Pink tablet for women gets mixed reception in Gulf

Women in Gulf are highly educated but only make up 20% of the workforce.

dubai370 (photo credit: Reuters)
(photo credit: Reuters)
Many wives in Dubai were probably thrilled to receive a Valentine’s Day gift of an ePad Femme Tablet, which bills itself as “the world’s first tablet made exclusively for women.”
It comes in light pink with an eight-inch screen, an inch bigger than most Tablets. The Operating system is Android 4.0 Ice Cream Sandwich and it has 16 GB of ROM. It costs just $190. In the past three months, more than 7,000 have been sold.
“The Tablet comes preloaded with applications so you can just turn it on and log in to cooking recipes or yoga,” Mani Nair, the Associate Vice President for Marketing at Eurostar, which manufactures the devices told The Media Line. “It makes a perfect gadget for a woman who might find difficulties in terms of downloading these applications and it is a quick reference.”
Nair says there was no sexist intent in choosing the applications, including one called “Women’s Assistant” which offers weight-loss tips.
“Whether you talk about Google or the Internet, an ocean of information is available,” he said. “Eurostar is now focusing on pre-loaded applications, which makes it easy for the user to buy the gadget and have it ready for use.”
There are similar new Tablets for “gamers”, pre-loaded with 1,500 computer games, and for children and teenagers.
Dee Ann Javier, a native of the Philippines, who is living in Dubai, says her boyfriend gave her an ePad Femme for Valentines Day.
“I like it so far – it’s good for browsing and searching and playing games,” she told The Media Line. “I’ve checked out the cooking application but I’m not really into fitness.”
Javier, who works in real estate, says she likes the portability and the color.
“A lot of my stuff is pink,” she said. “So I really like the color.”
Yet, some women in the Gulf say they would never buy a computer intended especially for women.
“There have always been special books for women concerning sex, how to please your husband, and what to cook for him,” Eman Al Nafjan, a Saudi feminist blogger told The Media Line. “This is just using technology for the same thing.”

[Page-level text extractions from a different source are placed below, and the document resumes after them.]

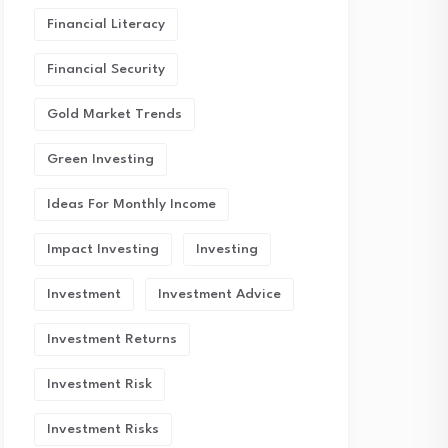
Financial Literacy
Financial Security
Gold Market Trends
Green Investing
Ideas For Monthly Income
Impact Investing
Investing
Investment
Investment Advice
Investment Returns
Investment Risk
Investment Risks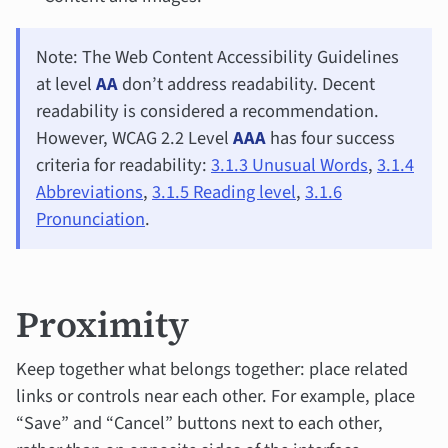
Note: The Web Content Accessibility Guidelines
at level
AA
don’t address readability. Decent
readability is considered a recommendation.
However, WCAG 2.2 Level
AAA
has four success
criteria for readability:
3.1.3 Unusual Words
,
3.1.4
Abbreviations
,
3.1.5 Reading level
,
3.1.6
Pronunciation
.
Proximity
Keep together what belongs together: place related
links or controls near each other. For example, place
“Save” and “Cancel” buttons next to each other,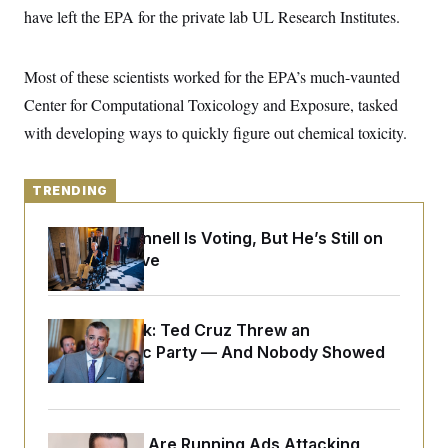
y
s
I
have left the EPA for the private lab UL Research Institutes.
C
R
U
e
.
Y
p
Most of these scientists worked for the EPA’s much-vaunted
S
u
.
A
Center for Computational Toxicology and Exposure, tasked
b
N
S
g
l
e
e
with developing ways to quickly figure out chemical toxicity.
T
i
w
n
c
s
A
c
a
i
T
n
e
TRENDING
s
E
s
S
Mitch McConnell Is Voting, But He’s Still on
C
Medical Leave
l
C
i
W
a
m
l
H
a
i
t
I
f
Dana Milbank:
Ted Cruz Threw an
e
o
T
Islamophobic Party — And Nobody Showed
&
r
E
E
Up
n
n
i
H
v
a
i
O
r
Republicans Are Running Ads Attacking
G
U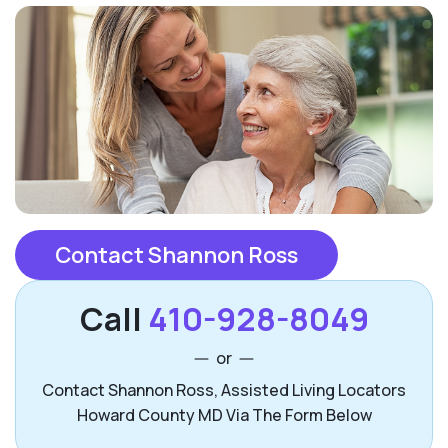
Contact Shannon Ross
Call
410-928-8049
or
Contact Shannon Ross, Assisted Living Locators
Howard County MD Via The Form Below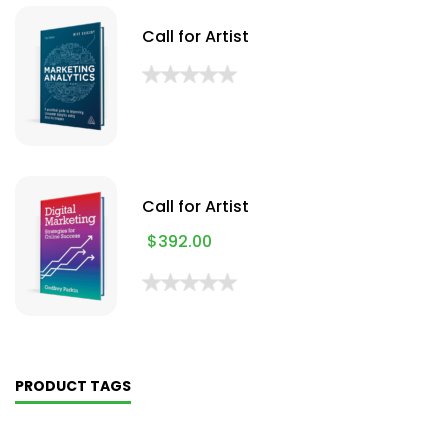
Call for Artist
Call for Artist
$
392.00
PRODUCT TAGS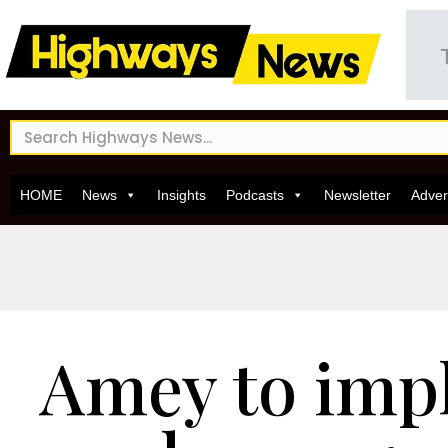
HOME
News
Insights
Podcasts
Newsletter
Adver
Amey to imp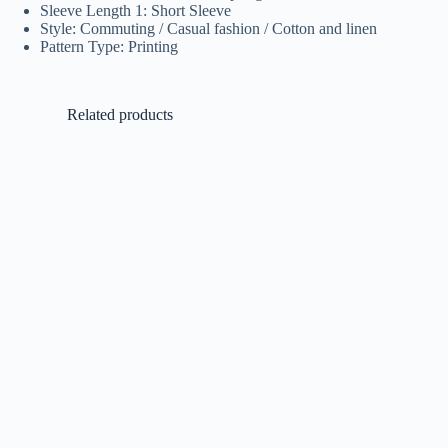
Sleeve Length 1: Short Sleeve
Style: Commuting / Casual fashion / Cotton and linen
Pattern Type: Printing
Related products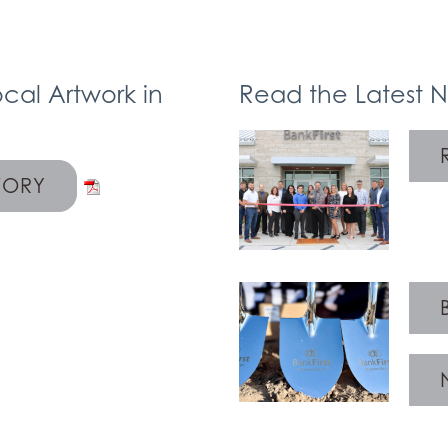
cal Artwork in
Read the Latest 
TORY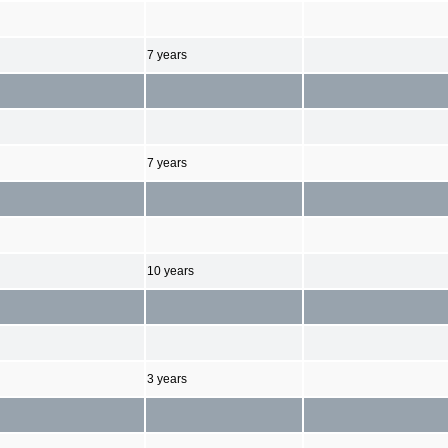
7 years
7 years
10 years
3 years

Al Nafjan says that women in the Gulf are computer-literate and can access their own applications. She says that in Saudi Arabia, where women are not allowed to drive or travel without a male relative, women spend a lot of time on-line.

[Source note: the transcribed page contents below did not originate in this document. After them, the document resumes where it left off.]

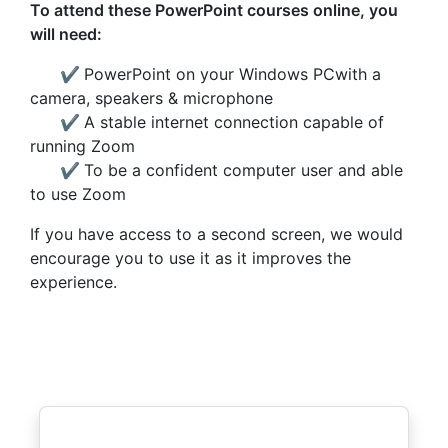
To attend these PowerPoint courses online, you
will need:
✔
PowerPoint on your Windows PCwith a
camera, speakers & microphone
✔
A stable internet connection capable of
running Zoom
✔
To be a confident computer user and able
to use Zoom
If you have access to a second screen, we would
encourage you to use it as it improves the
experience.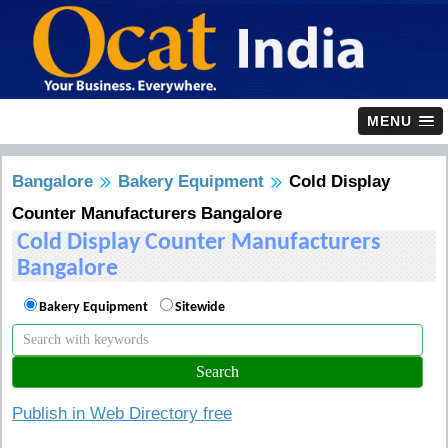
MENU
Bangalore
Bakery Equipment
Cold Display
Counter Manufacturers Bangalore
Cold Display Counter Manufacturers
Bangalore
Bakery Equipment
Sitewide
Publish in Web Directory free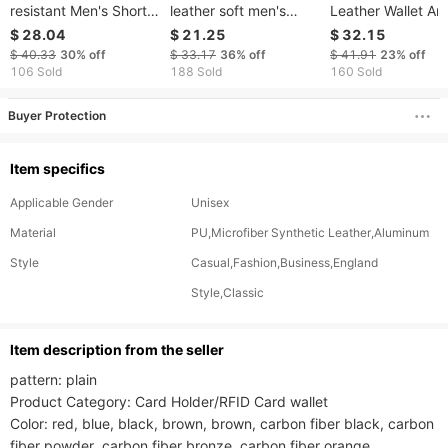
resistant Men's Short
leather soft men's
Leather Wallet Ant
Wallet RFID Anti-theft
wallet cowhide anti-
theft Brush 30% O
$ 28.04
$ 21.25
$ 32.15
Brush Multi Slot Card
theft leather wallet
Wallet Men's Retr
$ 40.33
30%
off
$ 33.17
36%
off
$ 41.91
23%
off
Bag 30% Off Men's
men's high-end feeling
Layer Cowhide Wa
106 Sold
188 Sold
160 Sold
Leather Wallet
Buyer Protection
Item specifics
Applicable Gender
Unisex
Material
PU,Microfiber Synthetic Leather,Aluminum
Style
Casual,Fashion,Business,England
Style,Classic
ltem description from the seller
pattern: plain

Product Category: Card Holder/RFID Card wallet

Color: red, blue, black, brown, brown, carbon fiber black, carbon 
fiber powder, carbon fiber bronze, carbon fiber orange
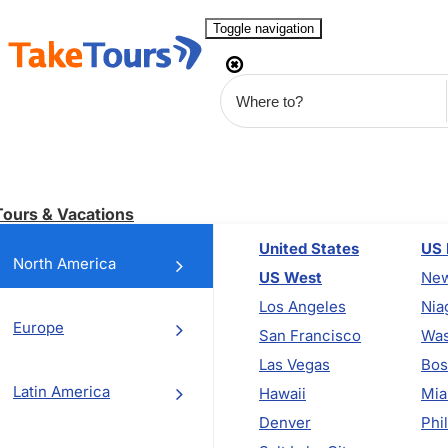
Toggle navigation
Tours & Vacations
United States
US 
North America
US West
New
Los Angeles
Nia
Europe
San Francisco
Was
Las Vegas
Bos
Latin America
Hawaii
Mia
Denver
Phi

“There is a lot less to do here than in the West,” she said. “You only meet people who are your family or who you study or work with.”

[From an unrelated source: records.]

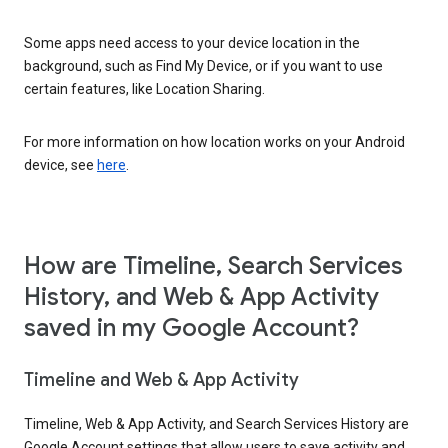
Some apps need access to your device location in the
background, such as Find My Device, or if you want to use
certain features, like Location Sharing.
For more information on how location works on your Android
device, see
here
.
How are Timeline, Search Services
History, and Web & App Activity
saved in my Google Account?
Timeline and Web & App Activity
Timeline, Web & App Activity, and Search Services History are
Google Account settings that allow users to save activity and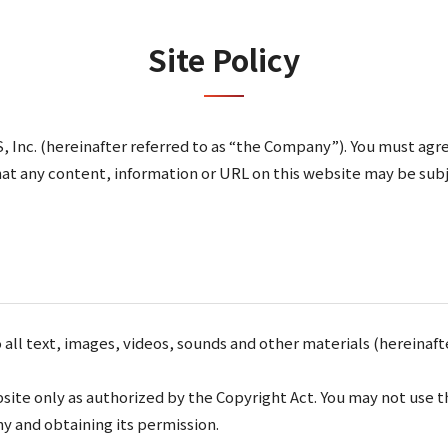
Site Policy
 Inc. (hereinafter referred to as “the Company”). You must agre
that any content, information or URL on this website may be sub
l text, images, videos, sounds and other materials (hereinafter
site only as authorized by the Copyright Act. You may not use 
y and obtaining its permission.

A new study finds that in the GCC countries – Bahrain, Kuwait, Oman, Qatar, Saudi Arabia and the United Arab Emirates – there are more female university graduates than male. Education in all of these countries is free. Yet, only an estimated 20 percent of the work force is female, due mostly to cultural restrictions, which encourage women, especially after having children, not to work outside the home.
“Whoever made this Tablet doesn’t understand us very well,” Al Nafjan said. “We are home all the time and we are extremely tech-savvy.”
The Tablet is Wi-Fi enabled and comes with a USB Cable and an HDMI cable meaning it can be hooked up directly to the television. It has multi-language support including Arabic, English, French, Chinese, Japanese, Korean, and Russian.
It also comes with Google, Skype, Twitter, YouTube and Gmail and functions as an e-book reader as well.
Mani Nair of Eurostar says that most of the Tablets were purchased by men as gifts for women.
Eman El Nafjan says she’s not surprised.
“I think it would be mostly a gift idea,” she said. “Some Saudi women might be interested in this but they are also interested in a lot more.”